Now he seems to be saying something else, though the language isn't crystal clear to me. Here he now seems to refer to duties on the Justices commanded by statute, rather than simply the commissions they hold. He knows that some will distinguish between duties already required of Judges when they are appointed (i.e., the Judiciary Act of 1789 imposed duties on Judge Cushing when appointed in 1790, Judge Paterson in 1793, Judge Chase in 1796, or Judge Bushrod Washington in 1799, for example) and those new duties assigned them (by subsequent Acts). But he confuses or conflates the issue a bit by talking about new courts in the end of the quotation. Thus, he is sliding into new issues here, the "discontinuity of courts" issue.

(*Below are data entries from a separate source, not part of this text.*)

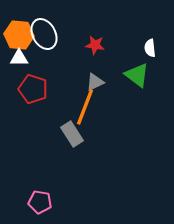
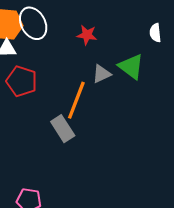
white semicircle: (150, 48) -> (155, 33), moved
gray triangle: (95, 82) -> (102, 74), moved

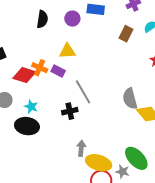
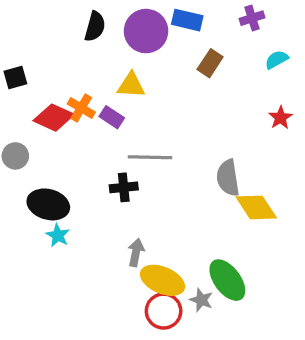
purple circle: (72, 19) -> (146, 31), size x1.6
brown rectangle: (126, 34) -> (210, 63), moved
gray line: (83, 92) -> (150, 157), turned -65
cyan star: (31, 107) -> (58, 235), moved

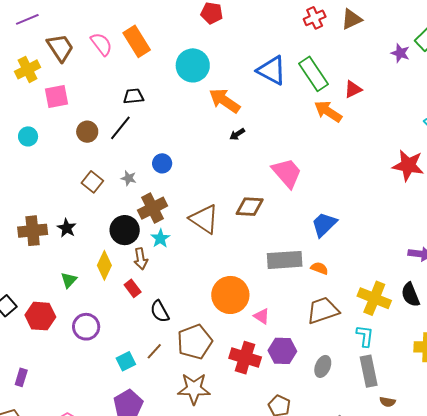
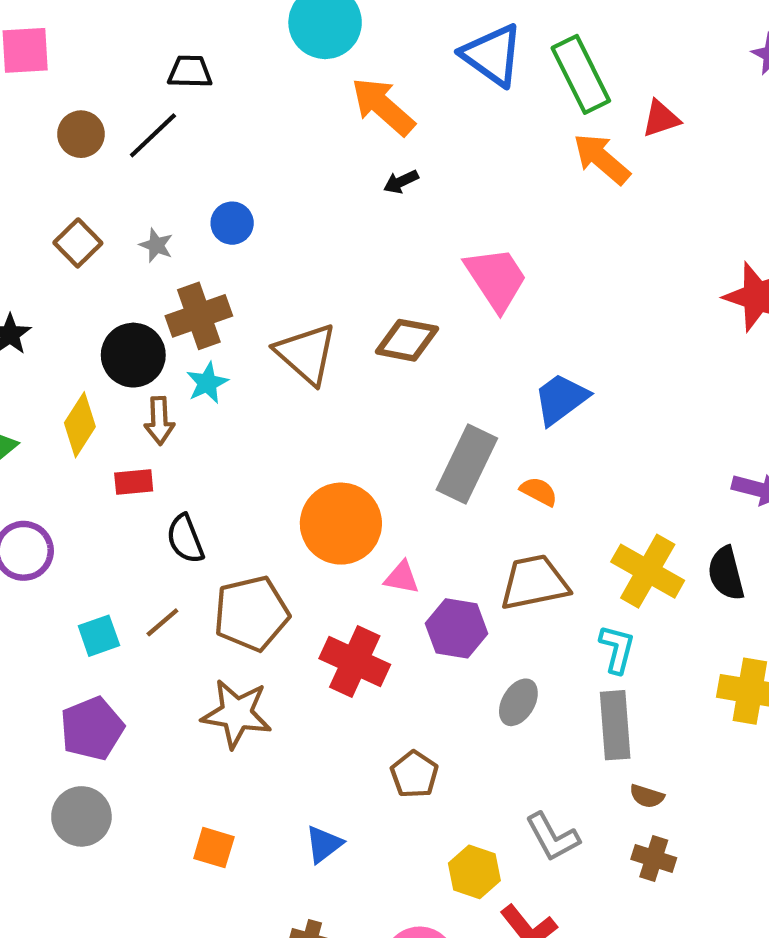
gray rectangle: (285, 260) -> (467, 464), turned -68
red rectangle: (133, 288) -> (134, 482), turned -66
pink triangle: (262, 316) -> (402, 578), turned -30
purple hexagon: (282, 351) -> (457, 628), moved

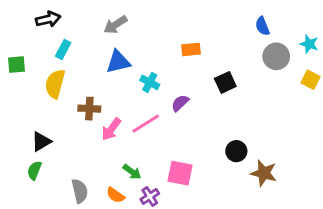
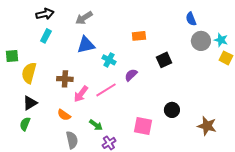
black arrow: (48, 19) -> (45, 14), moved
cyan star: (309, 44) -> (221, 40), moved
green square: (16, 65) -> (12, 56), moved
yellow semicircle: (55, 84) -> (29, 73), moved
pink square: (180, 173) -> (143, 126), moved
brown star: (264, 173) -> (207, 126), moved
gray semicircle: (80, 191) -> (72, 140), moved
orange semicircle: (115, 195) -> (64, 115), moved

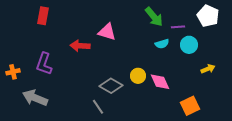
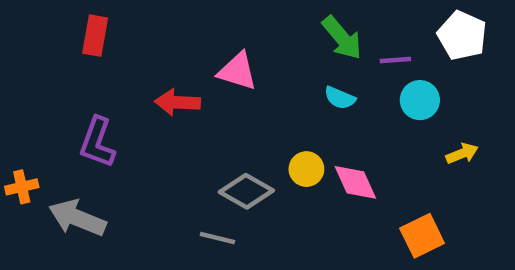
cyan semicircle: (162, 44) -> (340, 98), moved, turned 40
orange cross: (13, 72) -> (22, 187), moved
gray line: (98, 107) -> (217, 238), turned -42

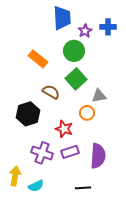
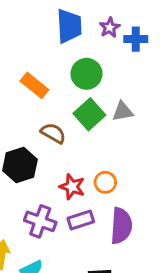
purple star: (85, 31) -> (110, 27), moved
gray triangle: (99, 96) -> (123, 111), moved
orange circle: (87, 113) -> (105, 182), moved

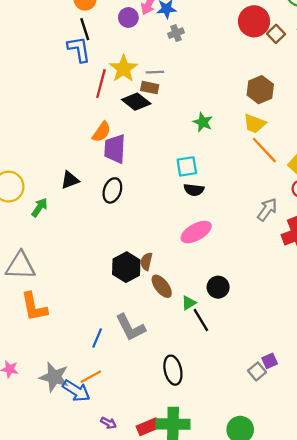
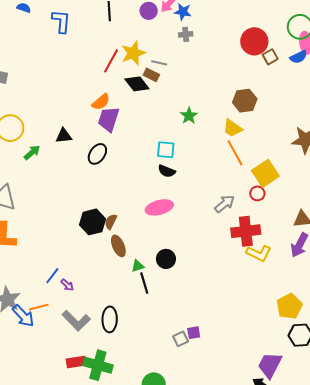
blue L-shape: (79, 49) -> (61, 21), moved
gray L-shape: (130, 328) -> (76, 321), moved, turned -32
purple arrow: (108, 423) -> (67, 285), moved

But then, he says that this isn't really his issue:
"I do not myself state this because I am myself satisfied that the distinction ought to have weight, for I am not--but as there may be something in it I am induced to write to the Judges requesting the favor of them to give me their opinions which opinions I will afterwards communicate to each Judge."
Ah, now it is becoming clearer. The Chief Justice isn't so impressed by the "discontinuity of courts" argument. But others might be. That is, the Chief Justice, rather than trying to establish a minimum of agreement on the same point, as Ackerman suggests, is really trying to get his colleagues to object to the law on any grounds.
Thus, in fact, the Chief Justice is broaching a number of issues in this letter. Though the legitimacy of circuit riding might be at the base of it, he really is aware of other issues too--relating to the continuity of duties and of courts under subsequent statutes. He may at this point have his opinion and rest it on the commissions, but the issue is really "up in the air." Let's see now how the other judges "weigh in" on the issue.